TASK ITEM:
Line by line, retype the material exactly and leave each picture out.

RECORDS PROVIDED:
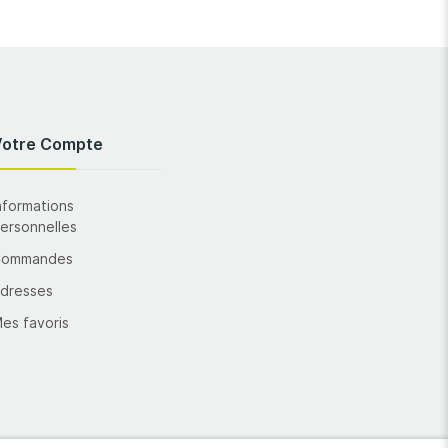
Votre Compte
nformations
ersonnelles
Commandes
dresses
es favoris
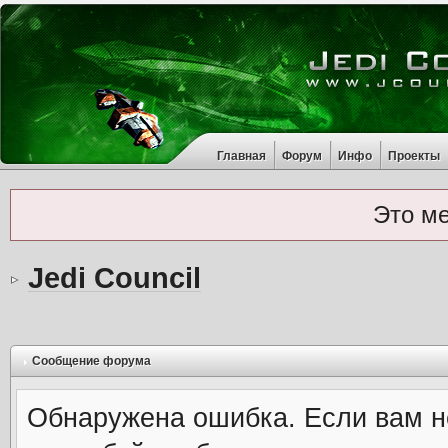
Главная
Форум
Инфо
Проекты
Это м
Jedi Council
Сообщение форума
Обнаружена ошибка. Если вам н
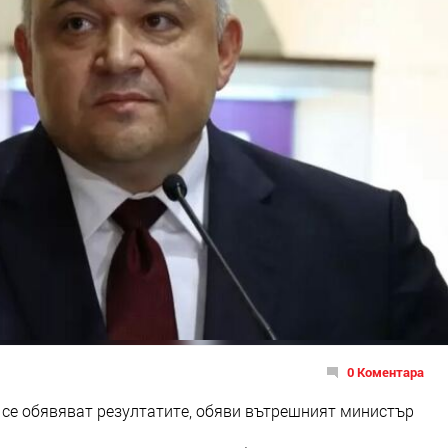
0 Коментара
ще се обявяват резултатите, обяви вътрешният министър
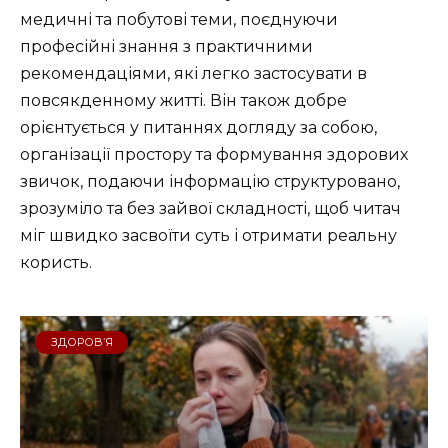
медичні та побутові теми, поєднуючи
професійні знання з практичними
рекомендаціями, які легко застосувати в
повсякденному житті. Він також добре
орієнтується у питаннях догляду за собою,
організації простору та формування здорових
звичок, подаючи інформацію структуровано,
зрозуміло та без зайвої складності, щоб читач
міг швидко засвоїти суть і отримати реальну
користь.
ЗДОРОВ’Я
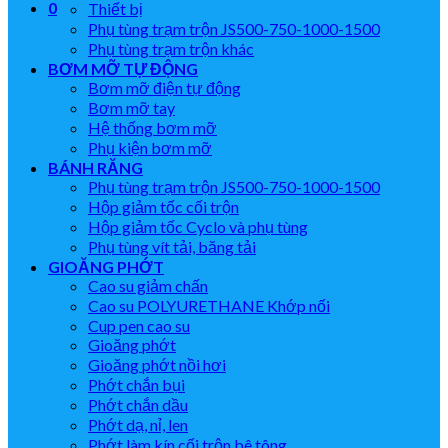
0
Thiết bị
Phụ tùng trạm trộn JS500-750-1000-1500
Phụ tùng trạm trộn khác
BƠM MỠ TỰ ĐỘNG
Bơm mỡ điện tự động
Bơm mỡ tay
Hệ thống bơm mỡ
Phụ kiện bơm mỡ
BÁNH RĂNG
Phụ tùng trạm trộn JS500-750-1000-1500
Hộp giảm tốc cối trộn
Hộp giảm tốc Cyclo và phụ tùng
Phụ tùng vít tải, băng tải
GIOĂNG PHỚT
Cao su giảm chấn
Cao su POLYURETHANE Khớp nối
Cup pen cao su
Gioăng phớt
Gioăng phớt nồi hơi
Phớt chắn bụi
Phớt chắn dầu
Phớt dạ, nỉ, len
Phớt làm kín cối trộn bê tông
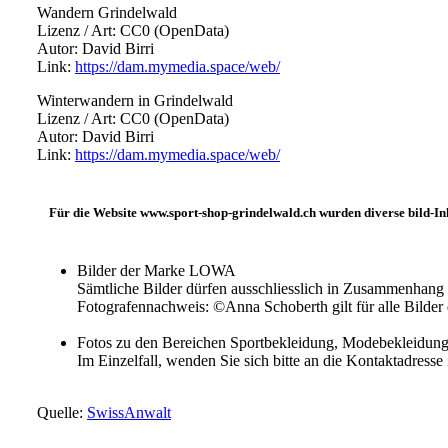
Wandern Grindelwald
Lizenz / Art: CC0 (OpenData)
Autor: David Birri
Link:
https://dam.mymedia.space/web/
Winterwandern in Grindelwald
Lizenz / Art: CC0 (OpenData)
Autor: David Birri
Link:
https://dam.mymedia.space/web/
Für die Website www.sport-shop-grindelwald.ch wurden diverse bild-In
Bilder der Marke LOWA
Sämtliche Bilder dürfen ausschliesslich in Zusammenh
Fotografennachweis: ©Anna Schoberth gilt für alle Bi
Fotos zu den Bereichen Sportbekleidung, Modebekleidun
Im Einzelfall, wenden Sie sich bitte an die Kontaktadres
Quelle:
SwissAnwalt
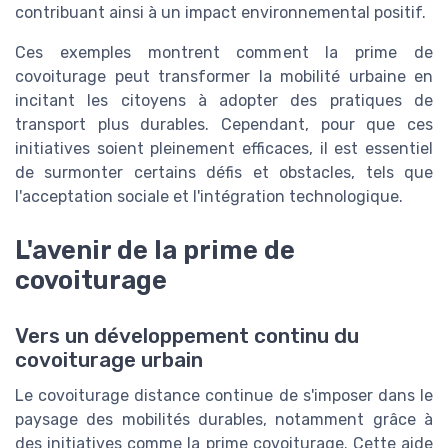
contribuant ainsi à un impact environnemental positif.
Ces exemples montrent comment la prime de
covoiturage peut transformer la mobilité urbaine en
incitant les citoyens à adopter des pratiques de
transport plus durables. Cependant, pour que ces
initiatives soient pleinement efficaces, il est essentiel
de surmonter certains défis et obstacles, tels que
l'acceptation sociale et l'intégration technologique.
L'avenir de la prime de
covoiturage
Vers un développement continu du
covoiturage urbain
Le covoiturage distance continue de s'imposer dans le
paysage des mobilités durables, notamment grâce à
des initiatives comme la prime covoiturage. Cette aide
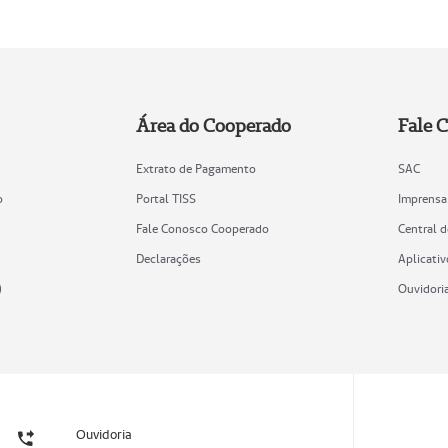
Área do Cooperado
Fale 
Extrato de Pagamento
SAC
o
Portal TISS
Imprensa
Fale Conosco Cooperado
Central 
Declarações
Aplicativ
)
Ouvidori
Ouvidoria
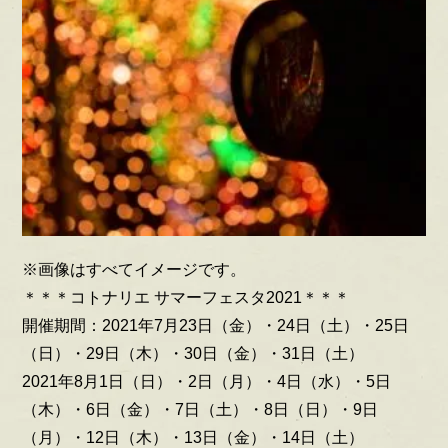
※画像はすべてイメージです。
＊＊＊コトナリエ サマーフェスタ2021＊＊＊
開催期間：2021年7月23日（金）・24日（土）・25日
（日）・29日（木）・30日（金）・31日（土）
2021年8月1日（日）・2日（月）・4日（水）・5日
（木）・6日（金）・7日（土）・8日（日）・9日
（月）・12日（木）・13日（金）・14日（土）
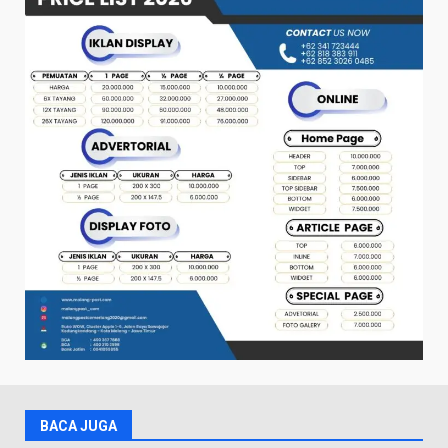
BACA JUGA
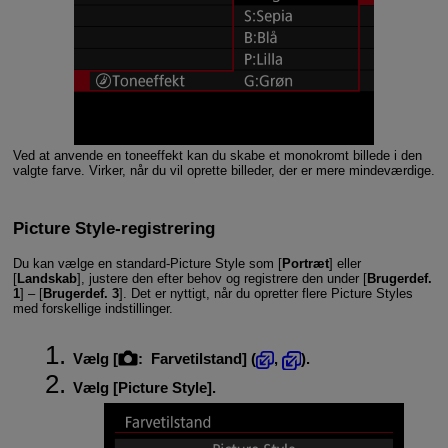
Ved at anvende en toneeffekt kan du skabe et monokromt billede i den
valgte farve. Virker, når du vil oprette billeder, der er mere mindeværdige.
Picture Style-registrering
Du kan vælge en standard-Picture Style som [
Portræt
] eller
[
Landskab
], justere den efter behov og registrere den under [
Brugerdef.
1
] – [
Brugerdef. 3
]. Det er nyttigt, når du opretter flere Picture Styles
med forskellige indstillinger.
Vælg [
:
Farvetilstand
] (
,
).
Vælg [
Picture Style
].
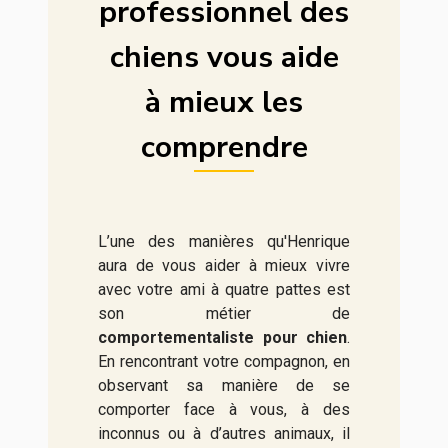
professionnel des
chiens vous aide
à mieux les
comprendre
L’une des manières qu'Henrique
aura de vous aider à mieux vivre
avec votre ami à quatre pattes est
son métier de
comportementaliste pour chien
.
En rencontrant votre compagnon, en
observant sa manière de se
comporter face à vous, à des
inconnus ou à d’autres animaux, il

COMPLETED TASK:
Votre Compte
nformations
ersonnelles
Commandes
dresses
es favoris
Главная
Форум
Инфо
Проекты
Это м
Jedi Council
Сообщение форума
Обнаружена ошибка. Если вам н
0 Коментара
ще се обявяват резултатите, обяви вътрешният министър
медичні та побутові теми, поєднуючи
професійні знання з практичними
рекомендаціями, які легко застосувати в
повсякденному житті. Він також добре
орієнтується у питаннях догляду за собою,
організації простору та формування здорових
звичок, подаючи інформацію структуровано,
зрозуміло та без зайвої складності, щоб читач
міг швидко засвоїти суть і отримати реальну
користь.
ЗДОРОВ’Я
0
Thiết bị
Phụ tùng trạm trộn JS500-750-1000-1500
Phụ tùng trạm trộn khác
BƠM MỠ TỰ ĐỘNG
Bơm mỡ điện tự động
Bơm mỡ tay
Hệ thống bơm mỡ
Phụ kiện bơm mỡ
BÁNH RĂNG
Phụ tùng trạm trộn JS500-750-1000-1500
Hộp giảm tốc cối trộn
Hộp giảm tốc Cyclo và phụ tùng
Phụ tùng vít tải, băng tải
GIOĂNG PHỚT
Cao su giảm chấn
Cao su POLYURETHANE Khớp nối
Cup pen cao su
Gioăng phớt
Gioăng phớt nồi hơi
Phớt chắn bụi
Phớt chắn dầu
Phớt dạ, nỉ, len
Phớt làm kín cối trộn bê tông
Wandern Grindelwald
Lizenz / Art: CC0 (OpenData)
Autor: David Birri
Link:
https://dam.mymedia.space/web/
Winterwandern in Grindelwald
Lizenz / Art: CC0 (OpenData)
Autor: David Birri
Link:
https://dam.mymedia.space/web/
Für die Website www.sport-shop-grindelwald.ch wurden diverse bild-In
Bilder der Marke LOWA
Sämtliche Bilder dürfen ausschliesslich in Zusammenh
Fotografennachweis: ©Anna Schoberth gilt für alle Bi
Fotos zu den Bereichen Sportbekleidung, Modebekleidun
Im Einzelfall, wenden Sie sich bitte an die Kontaktadres
Quelle:
SwissAnwalt
contribuant ainsi à un impact environnemental positif.
Ces exemples montrent comment la prime de
covoiturage peut transformer la mobilité urbaine en
incitant les citoyens à adopter des pratiques de
transport plus durables. Cependant, pour que ces
initiatives soient pleinement efficaces, il est essentiel
de surmonter certains défis et obstacles, tels que
l'acceptation sociale et l'intégration technologique.
L'avenir de la prime de
covoiturage
Vers un développement continu du
covoiturage urbain
Le covoiturage distance continue de s'imposer dans le
paysage des mobilités durables, notamment grâce à
des initiatives comme la prime covoiturage. Cette aide
Área do Cooperado
Fale 
Extrato de Pagamento
SAC
o
Portal TISS
Imprensa
Fale Conosco Cooperado
Central 
Declarações
Aplicativ
)
Ouvidori
Ouvidoria
※画像はすべてイメージです。
＊＊＊コトナリエ サマーフェスタ2021＊＊＊
開催期間：2021年7月23日（金）・24日（土）・25日
（日）・29日（木）・30日（金）・31日（土）
2021年8月1日（日）・2日（月）・4日（水）・5日
（木）・6日（金）・7日（土）・8日（日）・9日
（月）・12日（木）・13日（金）・14日（土）
BACA JUGA
Ved at anvende en toneeffekt kan du skabe et monokromt billede i den
valgte farve. Virker, når du vil oprette billeder, der er mere mindeværdige.
Picture Style-registrering
Du kan vælge en standard-Picture Style som [
Portræt
] eller
[
Landskab
], justere den efter behov og registrere den under [
Brugerdef.
1
] – [
Brugerdef. 3
]. Det er nyttigt, når du opretter flere Picture Styles
med forskellige indstillinger.
Vælg [
:
Farvetilstand
] (
,
).
Vælg [
Picture Style
].
professionnel des
chiens vous aide
à mieux les
comprendre
L’une des manières qu'Henrique
aura de vous aider à mieux vivre
avec votre ami à quatre pattes est
son métier de
comportementaliste pour chien
.
En rencontrant votre compagnon, en
observant sa manière de se
comporter face à vous, à des
inconnus ou à d’autres animaux, il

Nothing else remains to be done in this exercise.